East Moyo MP,  Piro Santos also says that while the Students’ Loan Scheme is good, the current high levels of unemployment make it unsustainable since government can not be sure the students who are loaned money will get jobs and pay back.

“Is there a deliberate policy that after finishing university, these students will be accorded jobs? As far as I know, these students are trained by the universities and thereafter, the students are left to look for the jobs themselves. The job market in Uganda does not have enough vacancies for them. There is no absolute guarantee that the students will get the jobs. For now, this scheme might is unworkable, especially here in Uganda,” he said Santos told Ultimate Media in an interview.

Prof. Joy Kwesiga

But Prof. Kwesiga says government and universities can find a system of giving these students as trained and skilled people work, even if on part time to ensure that the loans are paid back. She says some parents who can’t pay the high tuition fees for students at once might afford the soft loans, which they can pay back in installments over a loger period of time.

During the 8WAMM, Cornelia Muganda, from the Open University of Tanzania says that they already have a system where students from disadvantaged families access loans and pay back through working at the university, while others provide goods and services to the university.

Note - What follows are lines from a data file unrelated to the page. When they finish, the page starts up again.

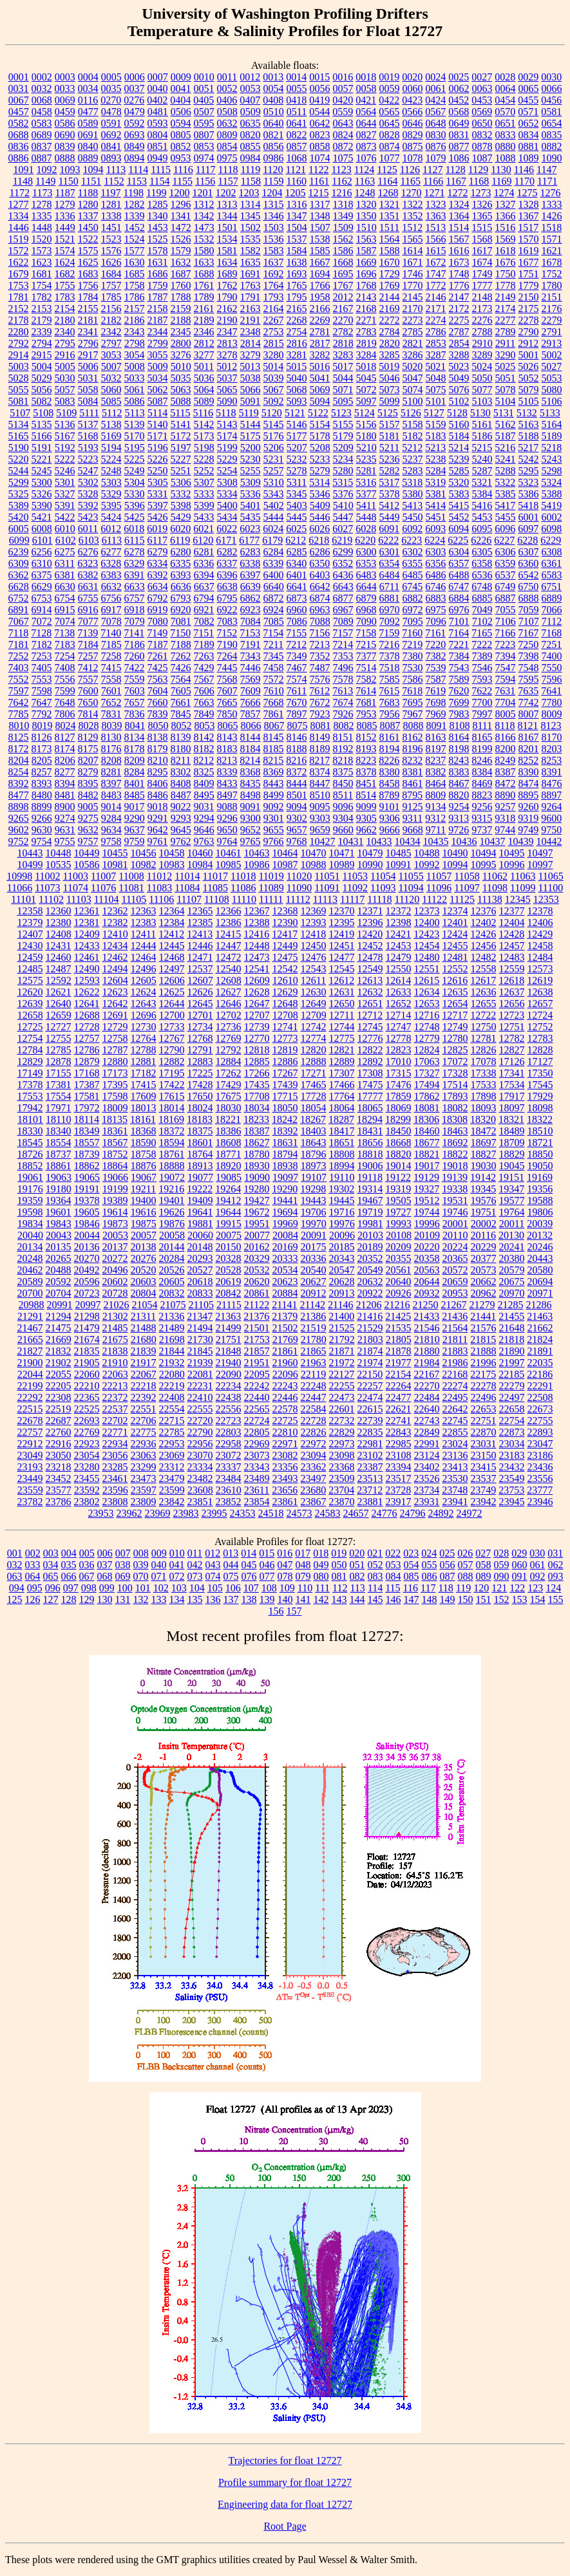  What do you see at coordinates (144, 853) in the screenshot?
I see `10456` at bounding box center [144, 853].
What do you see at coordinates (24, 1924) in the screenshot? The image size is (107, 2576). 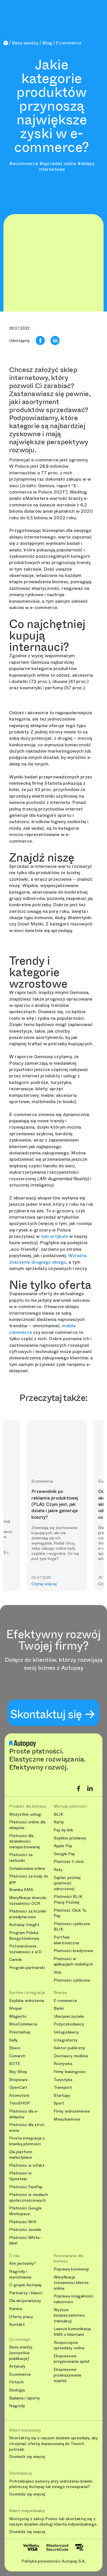 I see `Autopay Insight` at bounding box center [24, 1924].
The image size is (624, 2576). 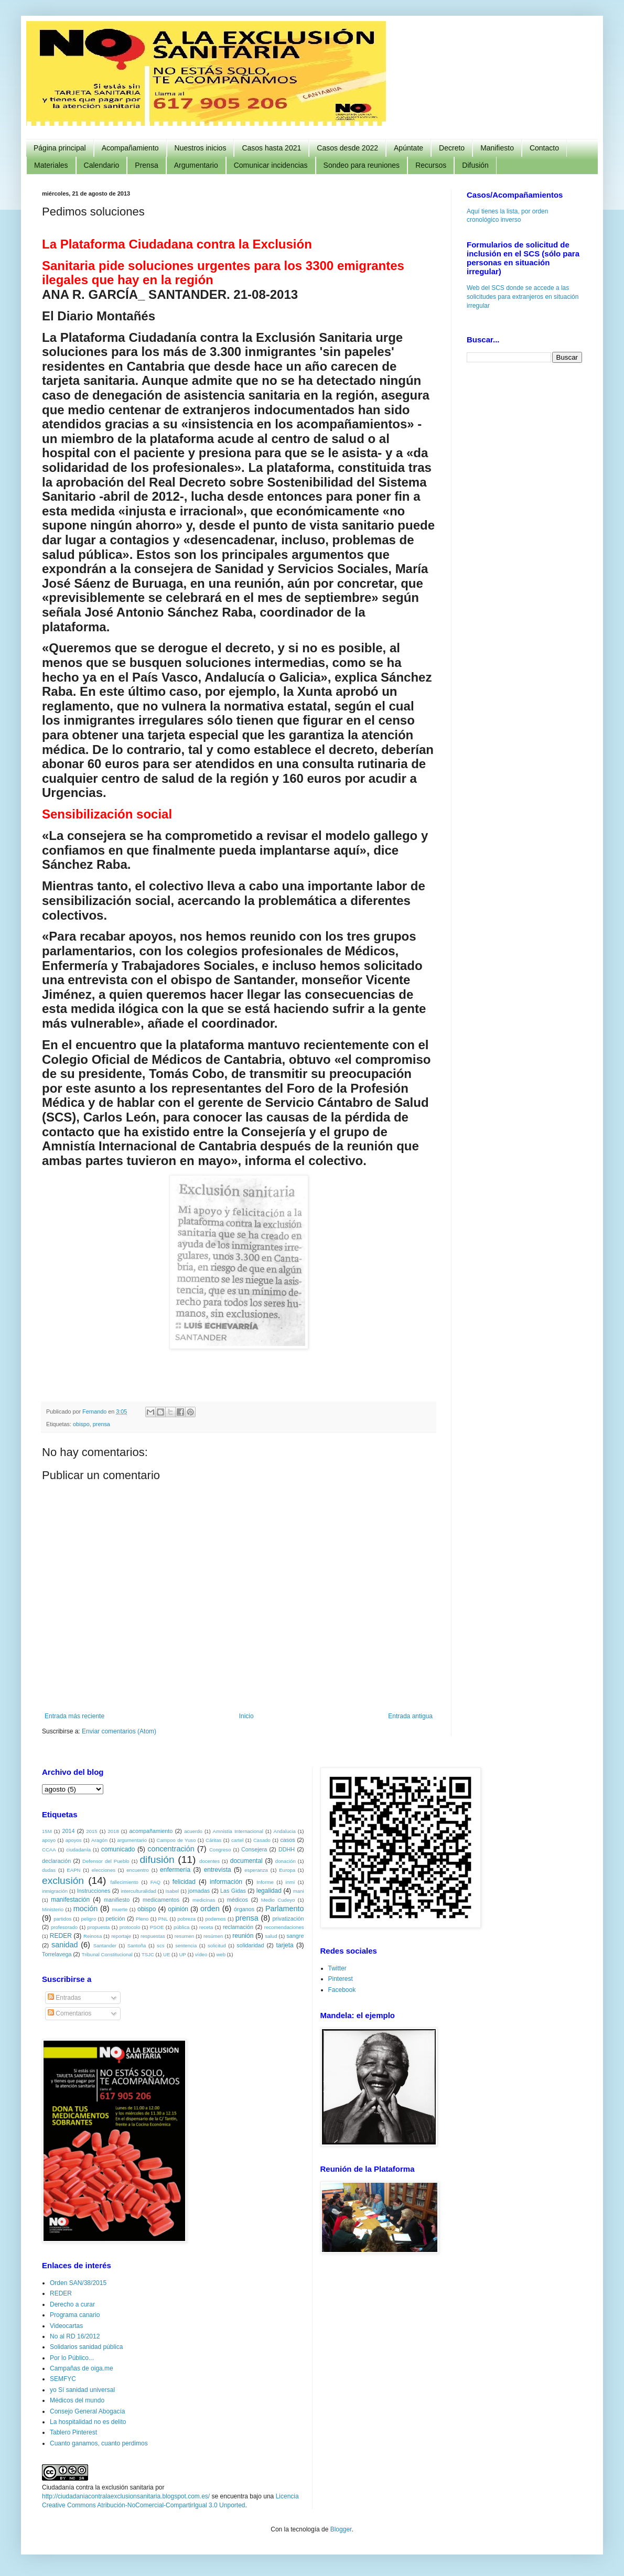 What do you see at coordinates (284, 1927) in the screenshot?
I see `recomendaciones` at bounding box center [284, 1927].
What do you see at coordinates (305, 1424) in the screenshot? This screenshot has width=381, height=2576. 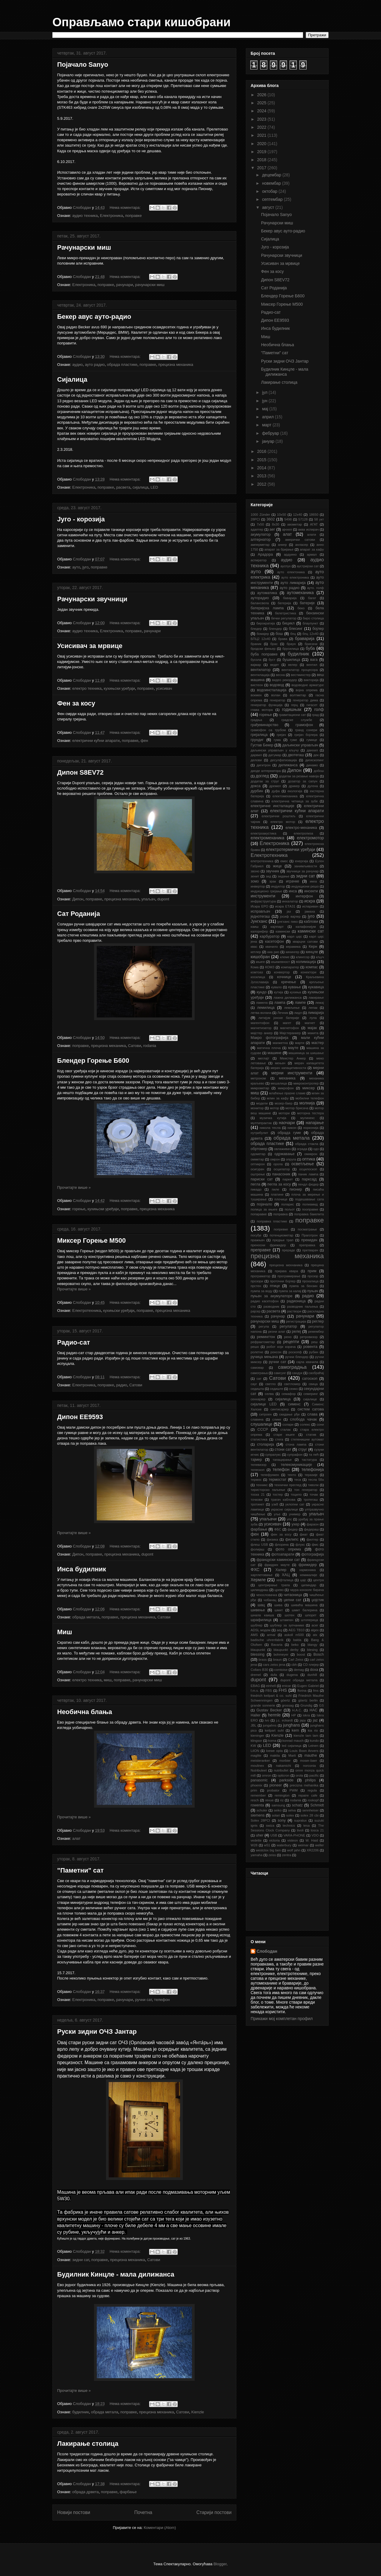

“In addition to student loans, we also run a bridging programme where we train women and people from rural schools who didn’t get direct entry to university so that they can be at par with others. These end up performing better than those who gained direct entry because they were from better schools,” Muganda says.

Prof. Kwesiga says that as most affirmative action policies to increase the number of females, the poor, and those from rural areas have become unpopular for not giving opportunity to all and many times benefiting the already advantaged, a student loans scheme is needed to ensure the disadvantaged access higher education.